Please copy every record below exactly, leaving out the pictures.

# # #

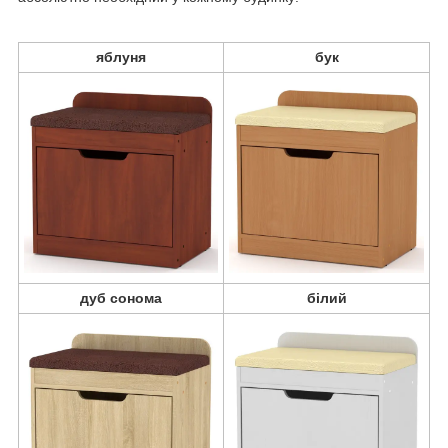
яблуня
бук
дуб сонома
білий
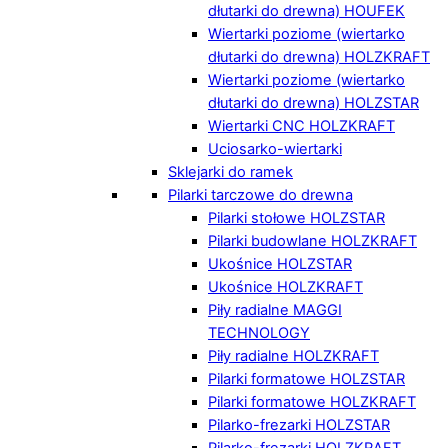
dłutarki do drewna) HOUFEK
Wiertarki poziome (wiertarko
dłutarki do drewna) HOLZKRAFT
Wiertarki poziome (wiertarko
dłutarki do drewna) HOLZSTAR
Wiertarki CNC HOLZKRAFT
Uciosarko-wiertarki
Sklejarki do ramek
Pilarki tarczowe do drewna
Pilarki stołowe HOLZSTAR
Pilarki budowlane HOLZKRAFT
Ukośnice HOLZSTAR
Ukośnice HOLZKRAFT
Piły radialne MAGGI
TECHNOLOGY
Piły radialne HOLZKRAFT
Pilarki formatowe HOLZSTAR
Pilarki formatowe HOLZKRAFT
Pilarko-frezarki HOLZSTAR
Pilarko-frezarki HOLZKRAFT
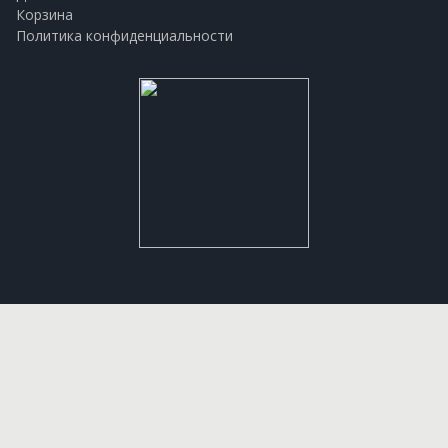
Корзина
Политика конфиденциальности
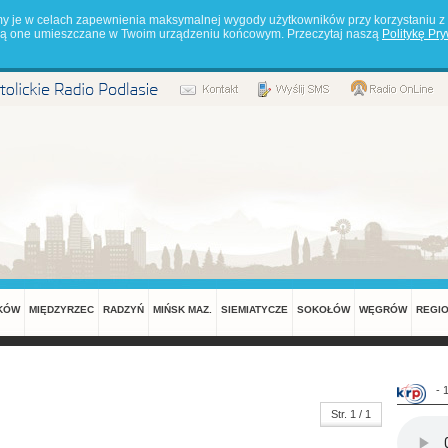
my je w celach zapewnienia maksymalnej wygody użytkowników przy korzystaniu z 
będą one umieszczane w Twoim urządzeniu końcowym. Przeczytaj naszą
Politykę Pr
KÓW
MIĘDZYRZEC
RADZYŃ
MIŃSK MAZ.
SIEMIATYCZE
SOKOŁÓW
WĘGRÓW
REGI
- 
Str. 1 / 1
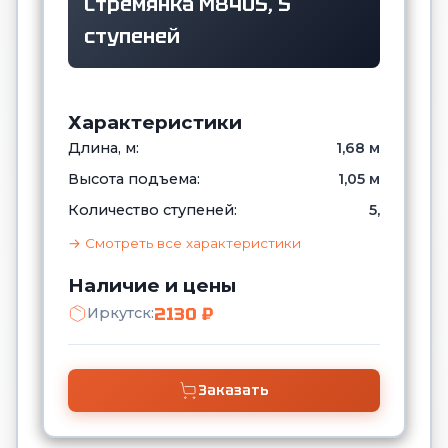
Стремянка M8405, 5
ступеней
Характеристики
Длина, м:
1,68 м
Высота подъема:
1,05 м
Количество ступеней:
5,
→ Смотреть все характеристики
Наличие и цены
2130 ₽
Иркутск:
Заказать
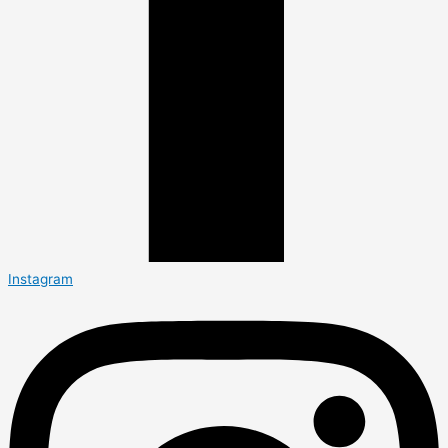
Instagram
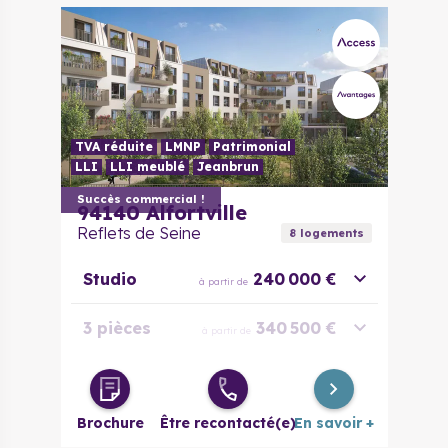
TVA réduite
LMNP
Patrimonial
LLI
LLI meublé
Jeanbrun
Succès commercial !
94140
Alfortville
Reflets de Seine
8
logement
s
Studio
240 000 €
à partir de
3 pièces
340 500 €
à partir de
Duplex 3
349 000 €
à partir de
pièces
Brochure
Être recontacté(e)
En savoir +
Duplex 5
495 000 €
à partir de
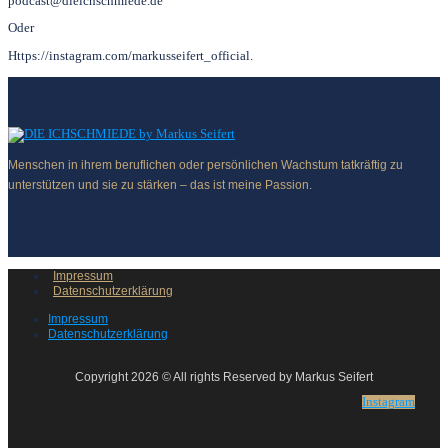
podcast@dieichschmiede.de
Oder
Https://instagram.com/markusseifert_official.
Menschen in ihrem beruflichen oder persönlichen Wachstum tatkräftig zu
unterstützen und sie zu stärken – das ist meine Passion.
Impressum
Datenschutzerklärung
Impressum
Datenschutzerklärung
Copyright 2026 © All rights Reserved by Markus Seifert
Instagram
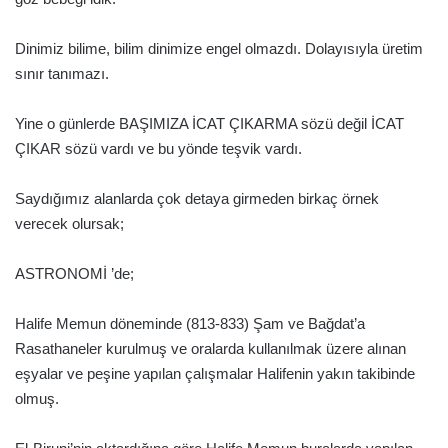
Dinimiz bilime, bilim dinimize engel olmazdı. Dolayısıyla üretim
sınır tanımazı.
Yine o günlerde BAŞIMIZA İCAT ÇIKARMA sözü değil İCAT
ÇIKAR sözü vardı ve bu yönde teşvik vardı.
Saydığımız alanlarda çok detaya girmeden birkaç örnek
verecek olursak;
ASTRONOMİ ’de;
Halife Memun döneminde (813-833) Şam ve Bağdat’a
Rasathaneler kurulmuş ve oralarda kullanılmak üzere alınan
eşyalar ve peşine yapılan çalışmalar Halifenin yakın takibinde
olmuş.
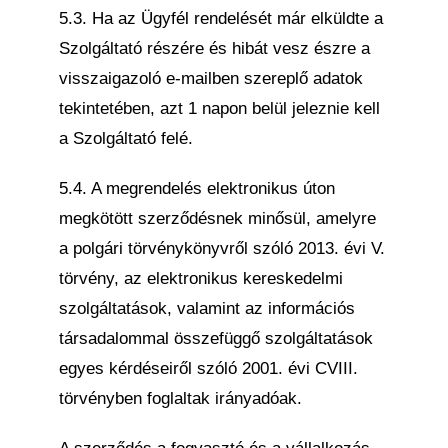
5.3. Ha az Ügyfél rendelését már elküldte a
Szolgáltató részére és hibát vesz észre a
visszaigazoló e-mailben szereplő adatok
tekintetében, azt 1 napon belül jeleznie kell
a Szolgáltató felé.
5.4. A megrendelés elektronikus úton
megkötött szerződésnek minősül, amelyre
a polgári törvénykönyvről szóló 2013. évi V.
törvény, az elektronikus kereskedelmi
szolgáltatások, valamint az információs
társadalommal összefüggő szolgáltatások
egyes kérdéseiről szóló 2001. évi CVIII.
törvényben foglaltak irányadóak.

# # #

:: Reply to the task ::
яблуня
бук
дуб сонома
білий
dłutarki do drewna) HOUFEK
Wiertarki poziome (wiertarko
dłutarki do drewna) HOLZKRAFT
Wiertarki poziome (wiertarko
dłutarki do drewna) HOLZSTAR
Wiertarki CNC HOLZKRAFT
Uciosarko-wiertarki
Sklejarki do ramek
Pilarki tarczowe do drewna
Pilarki stołowe HOLZSTAR
Pilarki budowlane HOLZKRAFT
Ukośnice HOLZSTAR
Ukośnice HOLZKRAFT
Piły radialne MAGGI
TECHNOLOGY
Piły radialne HOLZKRAFT
Pilarki formatowe HOLZSTAR
Pilarki formatowe HOLZKRAFT
Pilarko-frezarki HOLZSTAR
Pilarko-frezarki HOLZKRAFT
Корзина
Политика конфиденциальности
my je w celach zapewnienia maksymalnej wygody użytkowników przy korzystaniu z 
będą one umieszczane w Twoim urządzeniu końcowym. Przeczytaj naszą
Politykę Pr
KÓW
MIĘDZYRZEC
RADZYŃ
MIŃSK MAZ.
SIEMIATYCZE
SOKOŁÓW
WĘGRÓW
REGI
- 
Str. 1 / 1
Стремянка M8405, 5
ступеней
Характеристики
Длина, м:
1,68 м
Высота подъема:
1,05 м
Количество ступеней:
5,
→ Смотреть все характеристики
Наличие и цены
2130 ₽
Иркутск:
Заказать
Instagram
TVA réduite
LMNP
Patrimonial
LLI
LLI meublé
Jeanbrun
Succès commercial !
94140
Alfortville
Reflets de Seine
8
logement
s
Studio
240 000 €
à partir de
3 pièces
340 500 €
à partir de
Duplex 3
349 000 €
à partir de
pièces
Brochure
Être recontacté(e)
En savoir +
Duplex 5
495 000 €
à partir de
podcast@dieichschmiede.de
Oder
Https://instagram.com/markusseifert_official.
Menschen in ihrem beruflichen oder persönlichen Wachstum tatkräftig zu
unterstützen und sie zu stärken – das ist meine Passion.
Impressum
Datenschutzerklärung
Impressum
Datenschutzerklärung
Copyright 2026 © All rights Reserved by Markus Seifert
Instagram
Dinimiz bilime, bilim dinimize engel olmazdı. Dolayısıyla üretim
sınır tanımazı.
Yine o günlerde BAŞIMIZA İCAT ÇIKARMA sözü değil İCAT
ÇIKAR sözü vardı ve bu yönde teşvik vardı.
Saydığımız alanlarda çok detaya girmeden birkaç örnek
verecek olursak;
ASTRONOMİ ’de;
Halife Memun döneminde (813-833) Şam ve Bağdat’a
Rasathaneler kurulmuş ve oralarda kullanılmak üzere alınan
eşyalar ve peşine yapılan çalışmalar Halifenin yakın takibinde
olmuş.
5.3. Ha az Ügyfél rendelését már elküldte a
Szolgáltató részére és hibát vesz észre a
visszaigazoló e-mailben szereplő adatok
tekintetében, azt 1 napon belül jeleznie kell
a Szolgáltató felé.
5.4. A megrendelés elektronikus úton
megkötött szerződésnek minősül, amelyre
a polgári törvénykönyvről szóló 2013. évi V.
törvény, az elektronikus kereskedelmi
szolgáltatások, valamint az információs
társadalommal összefüggő szolgáltatások
egyes kérdéseiről szóló 2001. évi CVIII.
törvényben foglaltak irányadóak.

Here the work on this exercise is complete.